LM: I don’t go out going, “I’m going to write this feminist joke,” it’s just what’s inside me. I’ve been in a male dominated field since I was 16. I’m acutely aware of where I fit in here. 

I ask: why does this matter to me? Why does this upset or annoy me? Why am I cycling and spinning out of control because I’m upset about this one idea? I start  to pull back the layers to figure out why it’s important to me. Sometimes the root of it is injustice. 

SD: What’s it like to be on stage joking about things people might not usually consider funny, like mental health or living with a disability? 

LM: There’s two ways to be a good comedian. a) joke about stuff nobody else is joking about, or b) joke about what other people are joking about, but in a unique way.

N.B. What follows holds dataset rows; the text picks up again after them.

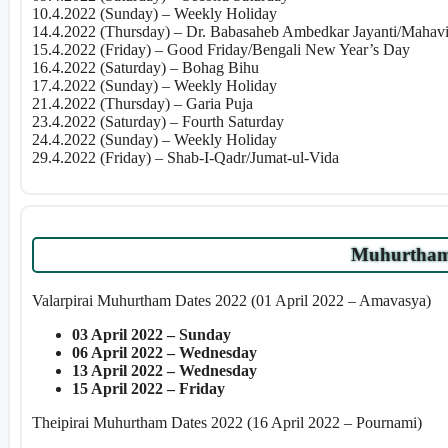
10.4.2022 (Sunday) – Weekly Holiday
14.4.2022 (Thursday) – Dr. Babasaheb Ambedkar Jayanti/Mahavir
15.4.2022 (Friday) – Good Friday/Bengali New Year’s Day
16.4.2022 (Saturday) – Bohag Bihu
17.4.2022 (Sunday) – Weekly Holiday
21.4.2022 (Thursday) – Garia Puja
23.4.2022 (Saturday) – Fourth Saturday
24.4.2022 (Sunday) – Weekly Holiday
29.4.2022 (Friday) – Shab-I-Qadr/Jumat-ul-Vida
Muhurtham 
Valarpirai Muhurtham Dates 2022 (01 April 2022 – Amavasya)
03 April 2022 – Sunday
06 April 2022 – Wednesday
13 April 2022 – Wednesday
15 April 2022 – Friday
Theipirai Muhurtham Dates 2022 (16 April 2022 – Pournami)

In general, I talk about what is important to me, and so that’s always going to be cats and mental illness. And, dyslexia, I deal with it every day. It’s a dialogue. I feel more connected to my audience when I’m honest and thoughtful about what I’m going through, rather than guessing what other people are going through.

SD: Back to cats—What kinds of politics does your cat have? Is Pasta a feminist?

LM: Yeah, she is.

She’s a strong, independent woman who does whatever she wants. She will climb into anybody’s lap. I feel like if anybody is equal opportunity, it’s Pasta.


Sheena D is based in Brooklyn and dabbles in stand-up comedy and doodling. She divides her time between working in faculty development at The New School and managing a Black Heritage Center at the Brooklyn Public Library.